Lets say you have mesh data in the typical format, triangulated, vertex buffer and index buffer. E. g. something like
>>> vertices [[[ 46.27500153 19.2329998 48.5 ]] [[ 7.12050009 15.28199959 59.59049988]] [[ 32.70849991 29.56100082 45.72949982]] ..., >>> indices [[1068 1646 1577] [1057 908 938] [ 420 1175 237] ...,
Typically you would need to feed it into OpenGL to get an image out of it. However, there are occasions when setting up OpenGL would be too much hassle or when you deliberately want to render on the CPU.
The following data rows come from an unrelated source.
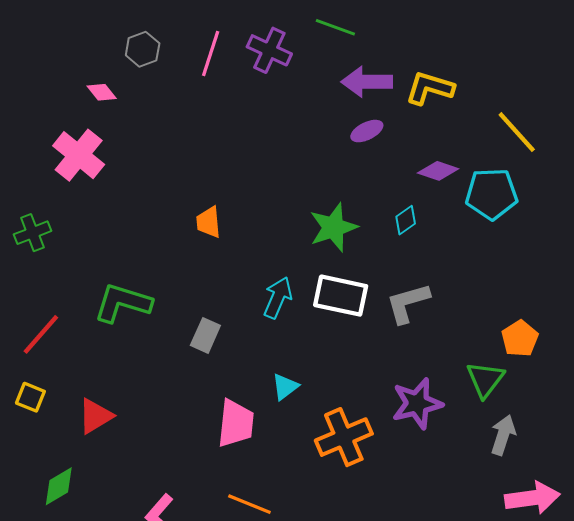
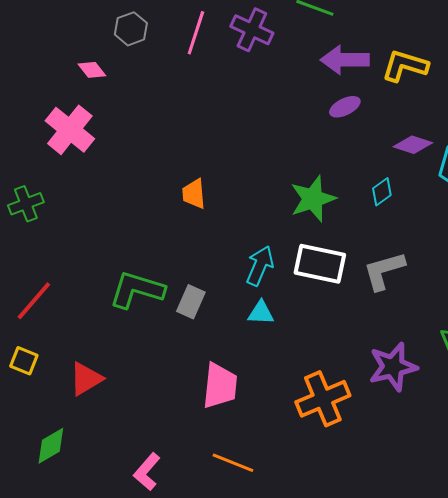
green L-shape: (123, 303) -> (137, 290), moved
cyan triangle: (285, 387) -> (261, 313), moved, turned 40

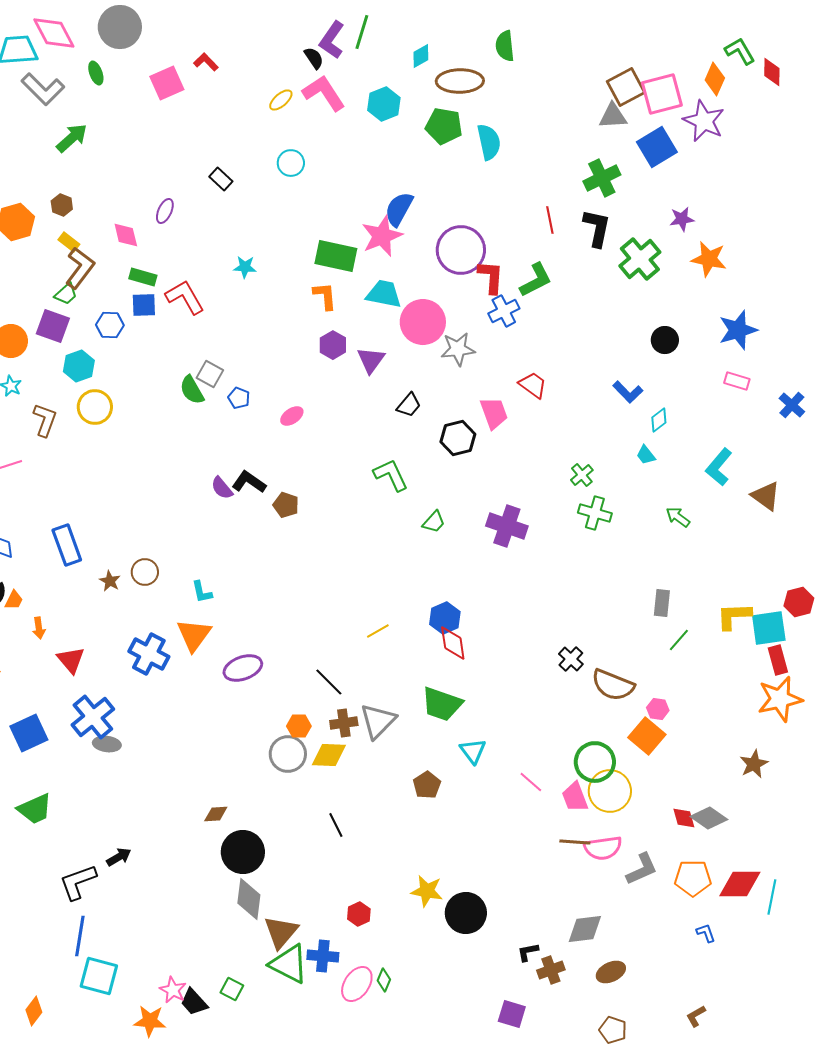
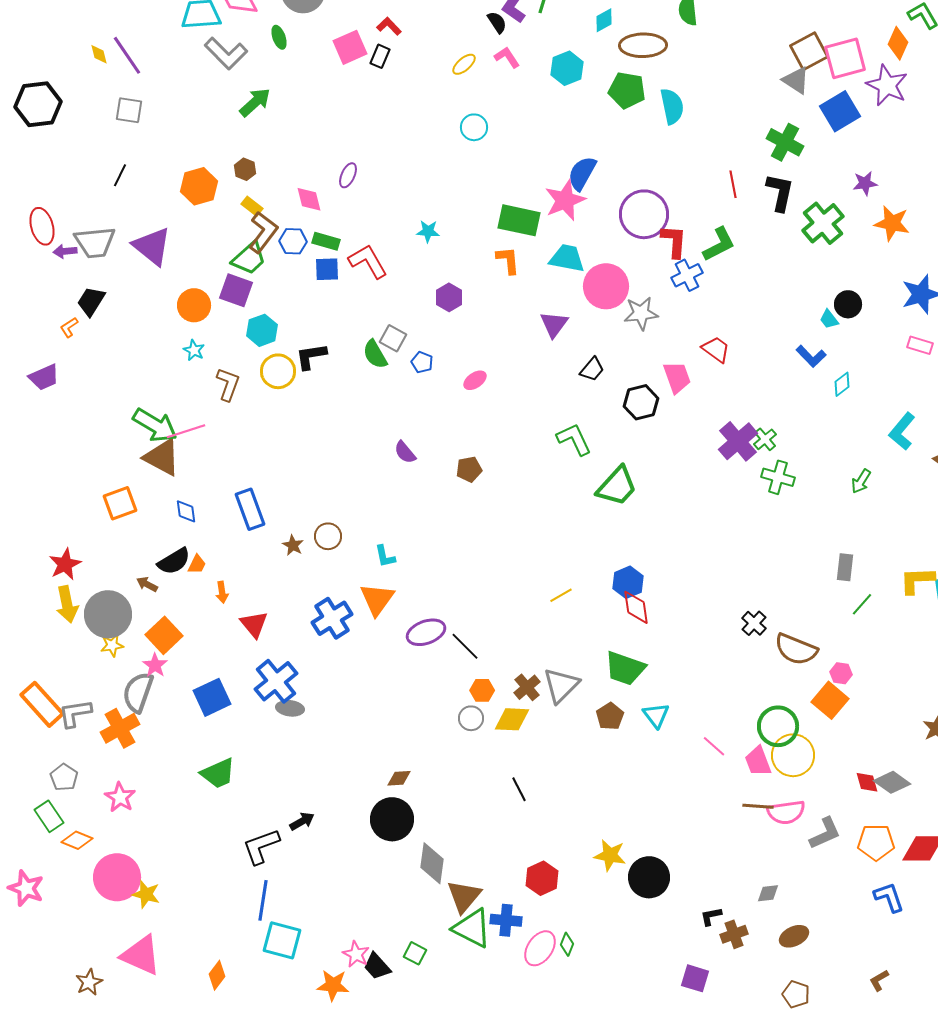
pink L-shape: (324, 93) -> (507, 57), size x0.6
gray triangle: (613, 116) -> (796, 80), turned 36
green cross: (602, 178) -> (785, 142), turned -36
black rectangle: (221, 179) -> (380, 56), moved, turned 70
green trapezoid: (66, 294) -> (249, 258), size x1.5
blue hexagon: (110, 325) -> (293, 241), moved
purple hexagon: (333, 345) -> (449, 297), moved
cyan trapezoid: (646, 455) -> (829, 319), moved
black L-shape: (249, 482) -> (311, 356), moved, turned -44
brown pentagon: (286, 505) -> (469, 469), turned -30
green arrow: (678, 517) -> (861, 481), turned -95
green trapezoid: (434, 522) -> (617, 486), size x1.8
purple cross: (507, 526) -> (738, 441), moved, turned 30
blue cross: (149, 654) -> (332, 618), turned 30
black line: (329, 682) -> (465, 646), moved
brown cross: (344, 723) -> (527, 687), turned -32
gray circle: (288, 754) -> (471, 718), size x0.7
brown pentagon: (427, 785) -> (610, 716), moved
black circle: (243, 852) -> (392, 819), moved
red hexagon: (359, 914) -> (542, 878), size x1.4
gray diamond: (585, 929) -> (768, 893), size x0.6
blue L-shape: (706, 933) -> (889, 897), size x1.6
In this case we can use the OpenCV to do the rendering in two function calls as:
img = np.full((720, 1280, 3), 64, dtype=np.uint8) pts2d = cv2.projectPoints(vertices, rot, trans, K, None).astype(int) cv2.polylines(img, pts2d[indices], True, (255, 255, 255), 1, cv2.LINE_AA)
See the documentation of
cv2.projectPoints for the meaning of the parameters.
Note how we only project each vertex once and only apply the mesh topology afterwards. Here, we just use the numpy advanced indexing as
pts2d[indices] to perform the expansion.
This is pretty fast as well. The code above only takes about 9ms on my machine.
In case you want filled polygons, this is pretty easy as well
for face in indices: cv2.fillConvexPoly(img, pts2d[face], (64, 64, 192))
However, as we need to a python loop in this case and also have quite some overdraw, it is considerable slower at 20ms.
Of course you can also combine both to get an image like in the post title.
From here on you can also go crazy and compute a face normal to do hidden surface removal and flat shading.